**WORK INSTRUCTIONS:** All entries below need to be written out exactly, but without their pictures.

STORED DATA: Begin

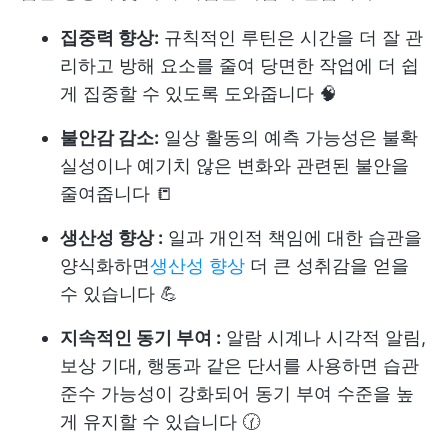
집중력 향상:
규칙적인 루틴은 시간을 더 잘 관
리하고 방해 요소를 줄여 당면한 작업에 더 쉽
게 집중할 수 있도록 도와줍니다 🧠
불안감 감소:
일상 활동의 예측 가능성은 불확
실성이나 예기치 않은 변화와 관련된 불안을
줄여줍니다 📒
생산성 향상 :
일과 개인적 책임에 대한 습관을
양식화하면
생산성 향상
더 큰 성취감을 얻을
수 있습니다 💪
지속적인 동기 부여 :
알람 시계나 시각적 알림,
보상 기대, 행동과 같은 단서를 사용하면 습관
준수 가능성이 강화되어 동기 부여 수준을 높
게 유지할 수 있습니다 🕜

STORED DATA: End

**RESULT BELOW:**
집중력 향상:
규칙적인 루틴은 시간을 더 잘 관
리하고 방해 요소를 줄여 당면한 작업에 더 쉽
게 집중할 수 있도록 도와줍니다 🧠
불안감 감소:
일상 활동의 예측 가능성은 불확
실성이나 예기치 않은 변화와 관련된 불안을
줄여줍니다 📒
생산성 향상 :
일과 개인적 책임에 대한 습관을
양식화하면
생산성 향상
더 큰 성취감을 얻을
수 있습니다 💪
지속적인 동기 부여 :
알람 시계나 시각적 알림,
보상 기대, 행동과 같은 단서를 사용하면 습관
준수 가능성이 강화되어 동기 부여 수준을 높
게 유지할 수 있습니다 🕜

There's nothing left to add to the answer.